[Start of section]
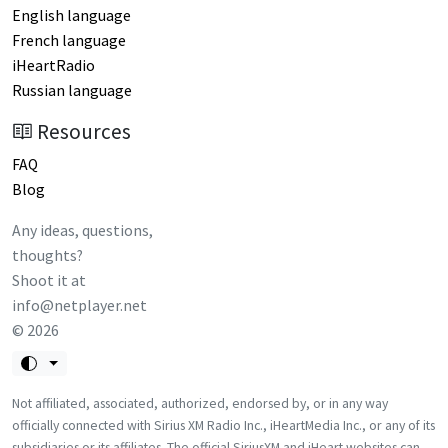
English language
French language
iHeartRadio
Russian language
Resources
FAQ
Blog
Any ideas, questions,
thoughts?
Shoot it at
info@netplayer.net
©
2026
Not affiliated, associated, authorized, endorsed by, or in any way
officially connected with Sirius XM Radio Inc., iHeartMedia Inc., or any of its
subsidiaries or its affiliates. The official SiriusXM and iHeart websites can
[End of section]
[Start of section]
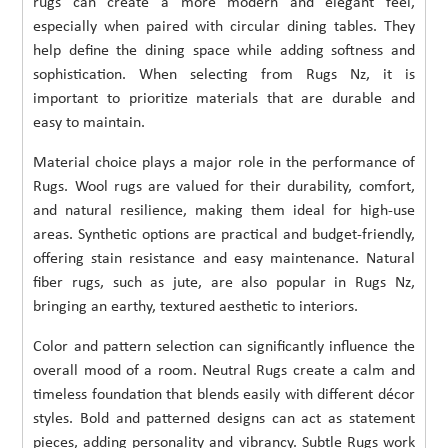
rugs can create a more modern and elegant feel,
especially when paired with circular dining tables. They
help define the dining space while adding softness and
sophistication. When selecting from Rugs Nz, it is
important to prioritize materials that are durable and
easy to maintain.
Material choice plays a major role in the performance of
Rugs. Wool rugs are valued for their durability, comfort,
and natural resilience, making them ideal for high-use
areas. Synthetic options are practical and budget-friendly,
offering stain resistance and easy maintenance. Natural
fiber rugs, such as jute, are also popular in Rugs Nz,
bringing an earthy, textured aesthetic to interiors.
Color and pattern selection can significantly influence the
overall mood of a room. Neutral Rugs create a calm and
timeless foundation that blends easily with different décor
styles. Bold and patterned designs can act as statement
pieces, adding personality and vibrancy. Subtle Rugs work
[End of section]
DESCRIPTION OF THE TASK:
Please output the lines of the listing above that fall in the stretch from the one with "French language" through the one with "officially connected with", exactly and only those.

SOLUTION:
French language
iHeartRadio
Russian language
Resources
FAQ
Blog
Any ideas, questions,
thoughts?
Shoot it at
info@netplayer.net
©
2026
Not affiliated, associated, authorized, endorsed by, or in any way
officially connected with Sirius XM Radio Inc., iHeartMedia Inc., or any of its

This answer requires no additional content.